#### EXERCISE BRIEF:
Would you return the records below character for character, without any images?

_ _ _ _

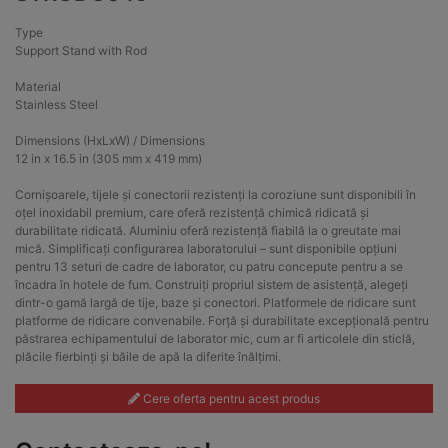
Type
Support Stand with Rod
Material
Stainless Steel
Dimensions (HxLxW) / Dimensions
12 in x 16.5 in (305 mm x 419 mm)
Cornișoarele, tijele și conectorii rezistenți la coroziune sunt disponibili în
oțel inoxidabil premium, care oferă rezistență chimică ridicată și
durabilitate ridicată. Aluminiu oferă rezistență fiabilă la o greutate mai
mică. Simplificați configurarea laboratorului – sunt disponibile opțiuni
pentru 13 seturi de cadre de laborator, cu patru concepute pentru a se
încadra în hotele de fum. Construiți propriul sistem de asistență, alegeți
dintr-o gamă largă de tije, baze și conectori. Platformele de ridicare sunt
platforme de ridicare convenabile. Forță și durabilitate excepțională pentru
păstrarea echipamentului de laborator mic, cum ar fi articolele din sticlă,
plăcile fierbinți și băile de apă la diferite înălțimi.
Cere oferta pentru acest produs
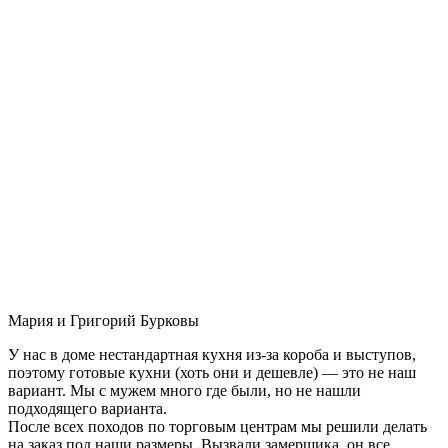
Мария и Григорий Бурковы
У нас в доме нестандартная кухня из-за короба и выступов,
поэтому готовые кухни (хоть они и дешевле) — это не наш
вариант. Мы с мужем много где были, но не нашли
подходящего варианта.
После всех походов по торговым центрам мы решили делать
на заказ под наши размеры. Вызвали замерщика, он все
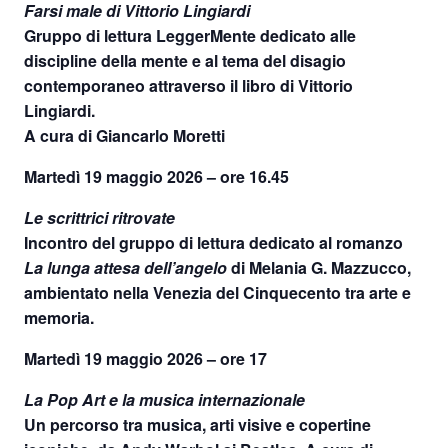
Farsi male di Vittorio Lingiardi
Gruppo di lettura LeggerMente dedicato alle
discipline della mente e al tema del disagio
contemporaneo attraverso il libro di Vittorio
Lingiardi.
A cura di Giancarlo Moretti
Martedì 19 maggio 2026 – ore 16.45
Le scrittrici ritrovate
Incontro del gruppo di lettura dedicato al romanzo
La lunga attesa dell’angelo
di Melania G. Mazzucco,
ambientato nella Venezia del Cinquecento tra arte e
memoria.
Martedì 19 maggio 2026 – ore 17
La Pop Art e la musica internazionale
Un percorso tra musica, arti visive e copertine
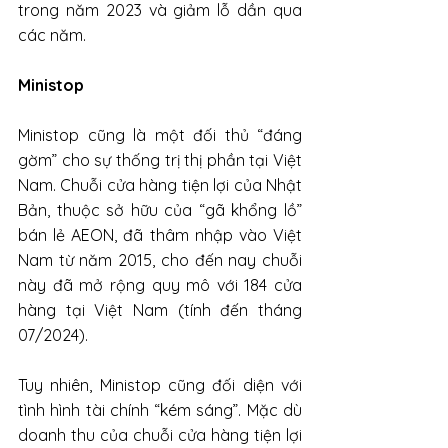
trong năm 2023 và giảm lỗ dần qua 
các năm.
Ministop
Ministop cũng là một đối thủ “đáng 
gờm” cho sự thống trị thị phần tại Việt 
Nam. Chuỗi cửa hàng tiện lợi của Nhật 
Bản, thuộc sở hữu của “gã khổng lồ” 
bán lẻ AEON, đã thâm nhập vào Việt 
Nam từ năm 2015, cho đến nay chuỗi 
này đã mở rộng quy mô với 184 cửa 
hàng tại Việt Nam (tính đến tháng 
07/2024). 
Tuy nhiên, Ministop cũng đối diện với 
tình hình tài chính “kém sáng”. Mặc dù 
doanh thu của chuỗi cửa hàng tiện lợi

_ _ _ _

#### RESPONSE AREA:
Type
Support Stand with Rod
Material
Stainless Steel
Dimensions (HxLxW) / Dimensions
12 in x 16.5 in (305 mm x 419 mm)
Cornișoarele, tijele și conectorii rezistenți la coroziune sunt disponibili în
oțel inoxidabil premium, care oferă rezistență chimică ridicată și
durabilitate ridicată. Aluminiu oferă rezistență fiabilă la o greutate mai
mică. Simplificați configurarea laboratorului – sunt disponibile opțiuni
pentru 13 seturi de cadre de laborator, cu patru concepute pentru a se
încadra în hotele de fum. Construiți propriul sistem de asistență, alegeți
dintr-o gamă largă de tije, baze și conectori. Platformele de ridicare sunt
platforme de ridicare convenabile. Forță și durabilitate excepțională pentru
păstrarea echipamentului de laborator mic, cum ar fi articolele din sticlă,
plăcile fierbinți și băile de apă la diferite înălțimi.
Cere oferta pentru acest produs
Мария и Григорий Бурковы
У нас в доме нестандартная кухня из-за короба и выступов,
поэтому готовые кухни (хоть они и дешевле) — это не наш
вариант. Мы с мужем много где были, но не нашли
подходящего варианта.
После всех походов по торговым центрам мы решили делать
на заказ под наши размеры. Вызвали замерщика, он все
Farsi male di Vittorio Lingiardi
Gruppo di lettura LeggerMente dedicato alle
discipline della mente e al tema del disagio
contemporaneo attraverso il libro di Vittorio
Lingiardi.
A cura di Giancarlo Moretti
Martedì 19 maggio 2026 – ore 16.45
Le scrittrici ritrovate
Incontro del gruppo di lettura dedicato al romanzo
La lunga attesa dell’angelo
di Melania G. Mazzucco,
ambientato nella Venezia del Cinquecento tra arte e
memoria.
Martedì 19 maggio 2026 – ore 17
La Pop Art e la musica internazionale
Un percorso tra musica, arti visive e copertine
trong năm 2023 và giảm lỗ dần qua 
các năm.
Ministop
Ministop cũng là một đối thủ “đáng 
gờm” cho sự thống trị thị phần tại Việt 
Nam. Chuỗi cửa hàng tiện lợi của Nhật 
Bản, thuộc sở hữu của “gã khổng lồ” 
bán lẻ AEON, đã thâm nhập vào Việt 
Nam từ năm 2015, cho đến nay chuỗi 
này đã mở rộng quy mô với 184 cửa 
hàng tại Việt Nam (tính đến tháng 
07/2024). 
Tuy nhiên, Ministop cũng đối diện với 
tình hình tài chính “kém sáng”. Mặc dù 
doanh thu của chuỗi cửa hàng tiện lợi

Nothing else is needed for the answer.